Building custom Chromium #1

As an introduction I would like to write about my current task at my current job without spilling any secrets. I am working on an Android client for rather large secure application platform. The project has several levels, but the main idea is that there HTML5 applications at the top. These are run by a custom version of chromium that is linked together with our platform libraries and only communicates with our servers. The whole should be multi-platform, that is why we have clients for the major OSs, and Android is my responsibility.You would think there nothing new in it. Since the existence of WebKit this is becoming a common way to create multi-platform applications. Write the UI in HTML5, the logic in Javascript then run the whole thing with a built-in browser component. The difference with our stuff is that we needed to integrate our library into the lower levels of chromium. For the desktop client we used the CEF project, but that doesn’t exist for Android. Before me they would patch the original chromium source, build it for android and then rename the whole jni-java part of it. But that is a nightmare to maintain so the code was at least 2 years old.
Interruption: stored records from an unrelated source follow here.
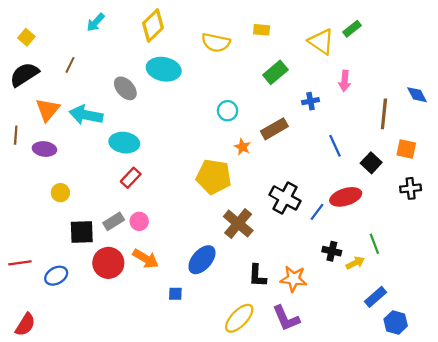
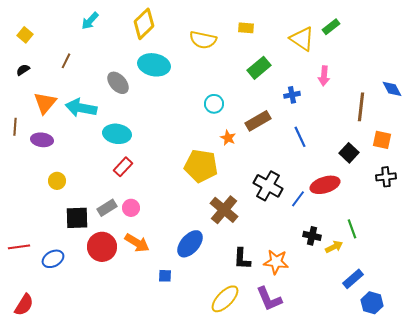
black semicircle: (24, 74) -> (23, 70), size x0.5
blue line: (335, 146) -> (300, 137), moved

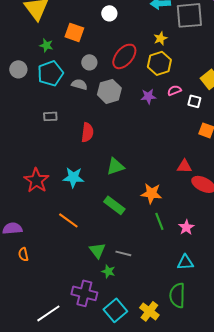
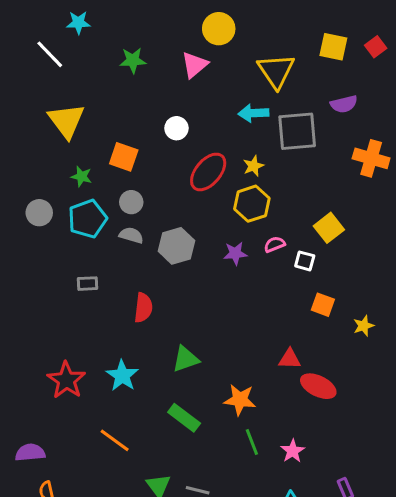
red ellipse: (124, 56) -> (208, 172), moved
gray circle: (89, 62) -> (131, 202), moved
cyan star: (73, 177) -> (122, 376), turned 30

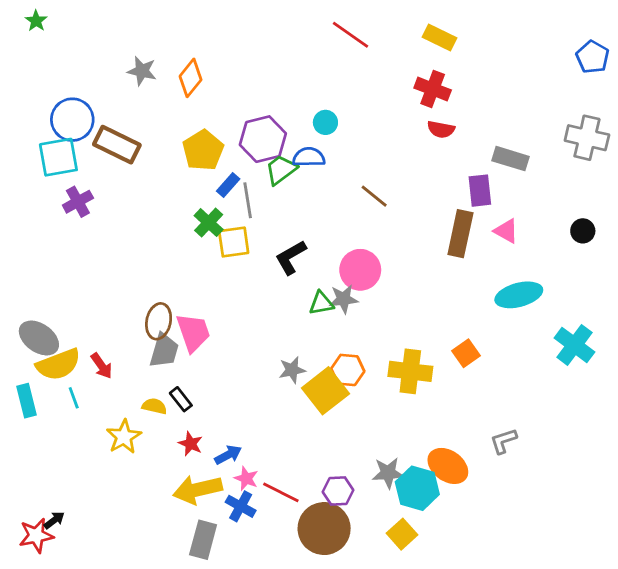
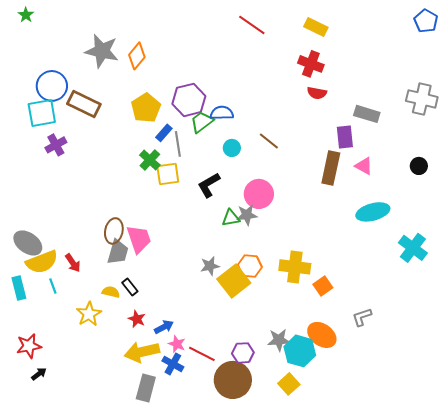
blue pentagon: (593, 57) -> (426, 21), moved
gray star: (142, 71) -> (102, 51), size x1.6
cyan circle: (325, 122) -> (232, 148), moved
orange square: (466, 353) -> (323, 286), moved
red star: (36, 536) -> (29, 346), moved

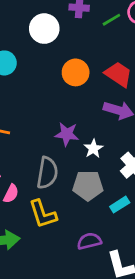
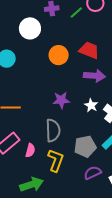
white star: (93, 149) -> (91, 105), moved
gray pentagon: (88, 186) -> (85, 146), moved
yellow L-shape: (43, 214) -> (56, 160), turned -130

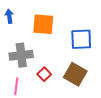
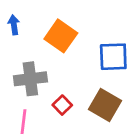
orange square: (43, 24) -> (61, 36), turned 30

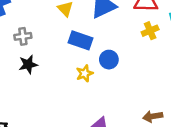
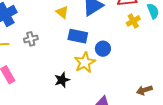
black star: (28, 64) -> (62, 80), moved
yellow star: (85, 73) -> (85, 62), size x1.5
I chose the Crosswalk project, which sounded right, because it supports mobile platforms, and they claimed they keep up with the chromium source changes. The problem with the whole project is that it is designed as a plug-n-play tool. If you download their packages, there are convenient tools to create an android app from the ground up and only write HTML5 stuff. It also integrates really well with Cordova, which is a project designed to support web applications on all platforms with an easy-to-use API. It provides access to platform features (for example GPS, Contacts…) for the HTML5 apps. And although we also use Cordova in our web apps, this was not enough for our needs.

I needed to create an android app that can connect to our API through a JNI bridge and I needed to use custom chromium to display/run our webapps. I could reuse our patchfiles from CEF because both of them built on the chromium source but of course I also needed to patch the crosswalk part of the code and build everything on Android which was done just enough that I could have a slight idea of what to do, but far from complete.

The main problem was to configure every element to use the same toolchain, which meant 5 different configuration: OpenSSL, ICU, Boost, CMAKE, GYP/GN. I almost needed to configure scons as well, but luckily the android client didn’t need that library. Some project needed to standalone-toolchain version of the NDK, other needed the whole stuff. In the end I managed to build everything with GCC and linking it against the LLVM C++ library, which seems like a crazy idea, but chromium somehow worked better with that library and our project compiled better with GCC, so I had to compromise. The only price was patching LLVM library in the NDK itself (llvm-gcc bug), apart from the weeks of trying out different configuration options.